Questi si caratterizzano per avere una particolare relazione con i sentimenti e le condizioni di sofferenza degli esseri umani.
Uno di questi luoghi, sintesi per tipologia della potenza dei sentimenti, è il Tempio di Valera, dove la simbologia della morte è rappresentata in ogni suo valore etico, religioso, filosofico.
La cremazione della salma, la trasformazione in elementi primari, rappresenta l’atto compiuto della vita conclusa; il senso avvertito da chi sopravvive che le ceneri siano un ricordo concreto del defunto e che conservino con lui un forte legame di continuità.

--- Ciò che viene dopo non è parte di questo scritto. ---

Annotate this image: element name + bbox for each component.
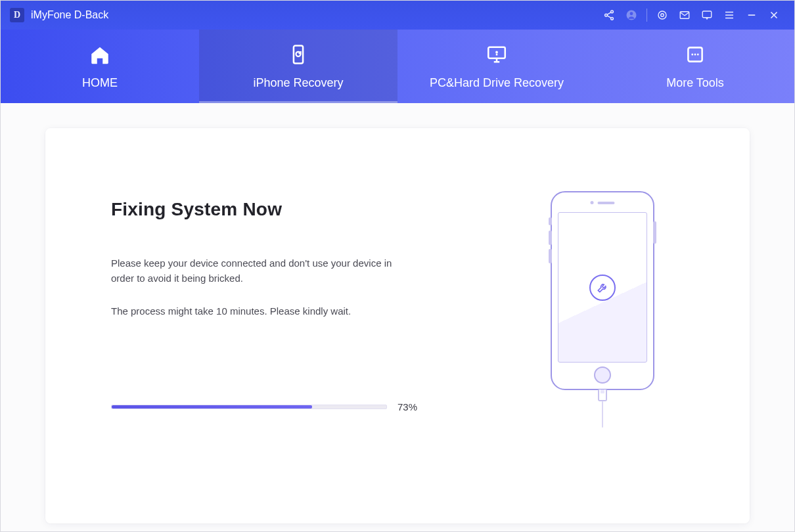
svg-point-2	[611, 17, 614, 20]
home-icon	[89, 43, 111, 68]
tab-more-tools[interactable]: More Tools	[596, 30, 794, 103]
main-card: Fixing System Now Please keep your devic…	[45, 128, 750, 523]
illustration-panel	[456, 128, 750, 523]
progress-row: 73%	[111, 401, 436, 412]
settings-icon[interactable]	[651, 4, 673, 26]
titlebar-separator	[647, 9, 647, 22]
svg-point-1	[605, 14, 608, 16]
svg-point-0	[611, 11, 614, 13]
tab-home[interactable]: HOME	[1, 30, 199, 103]
progress-percent-label: 73%	[398, 401, 417, 412]
tab-pc-recovery[interactable]: PC&Hard Drive Recovery	[398, 30, 596, 103]
svg-point-4	[630, 12, 633, 15]
tab-label: HOME	[82, 76, 118, 90]
app-title: iMyFone D-Back	[31, 9, 108, 21]
app-window: D iMyFone D-Back	[0, 0, 795, 532]
cable-wire	[602, 401, 603, 428]
instruction-line-2: The process might take 10 minutes. Pleas…	[111, 303, 394, 319]
feedback-icon[interactable]	[696, 4, 718, 26]
svg-point-13	[691, 53, 693, 55]
minimize-icon[interactable]	[740, 4, 763, 26]
progress-fill	[112, 405, 312, 409]
share-icon[interactable]	[598, 4, 620, 26]
phone-refresh-icon	[287, 43, 309, 68]
main-nav: HOME iPhone Recovery PC&Hard Drive Recov…	[1, 30, 794, 103]
instruction-line-1: Please keep your device connected and do…	[111, 255, 394, 286]
monitor-icon	[486, 43, 508, 68]
tab-label: PC&Hard Drive Recovery	[430, 76, 564, 90]
titlebar: D iMyFone D-Back	[1, 1, 794, 30]
svg-point-6	[661, 14, 664, 17]
status-panel: Fixing System Now Please keep your devic…	[45, 128, 456, 523]
more-icon	[684, 43, 706, 68]
app-logo: D	[10, 8, 24, 22]
svg-point-15	[697, 53, 699, 55]
svg-point-5	[658, 11, 666, 19]
svg-rect-9	[294, 45, 303, 63]
content-area: Fixing System Now Please keep your devic…	[1, 103, 794, 531]
mail-icon[interactable]	[673, 4, 696, 26]
progress-bar	[111, 405, 387, 409]
svg-point-11	[495, 51, 498, 53]
tab-label: iPhone Recovery	[253, 76, 343, 90]
tab-label: More Tools	[666, 76, 724, 90]
account-icon[interactable]	[620, 4, 643, 26]
svg-point-14	[694, 53, 696, 55]
cable-plug	[598, 389, 607, 401]
phone-outline	[551, 191, 654, 390]
menu-icon[interactable]	[718, 4, 740, 26]
wrench-icon	[589, 275, 616, 301]
close-icon[interactable]	[763, 4, 785, 26]
tab-iphone-recovery[interactable]: iPhone Recovery	[199, 30, 398, 103]
phone-illustration	[543, 191, 662, 428]
page-heading: Fixing System Now	[111, 199, 436, 220]
svg-rect-8	[702, 11, 712, 18]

Durante la dispersione, la nuvola delle ceneri che ritornano lievi a depositarsi sulla terra o nell’acqua che scorre è l’immagine stessa del ritorno: rientrare nel continuo divenire della natura, nella memoria del vissuto secondo la propria storia e i propri desideri, una nuova forma di esistere in un luogo altro, l’arte di esistere ancora.
#1 Matteo Brighenti
critico teatrale
Il tempo è un luogo d’ombra, lo spavento del desiderio. Ci sta addosso con un’abilità da funambolo e lascia i solchi della storia sui nostri volti.
Lenz Fondazione attraverso i suoi attori – ‘sensibili’ perché straordinari, straordinari perché ‘sensibili’ – sa sovvertire il luogo di cura nella cura del luogo, trasformando la malattia in ribellione poetica.
È un sortilegio invincibile di multiformi voci e diversificati corpi; sposta l’avventura di ricerca mai sazia dai metri reali degli ambienti ai confini senza più limiti dello spazio, a perdita d’occhio.
Il tentativo continuo è abbracciare l’infinità mutevole dell’uomo. Una regione cercata ogni sera e ogni sera diversa, perché inspiegabile resta il destino più di ogni cosa.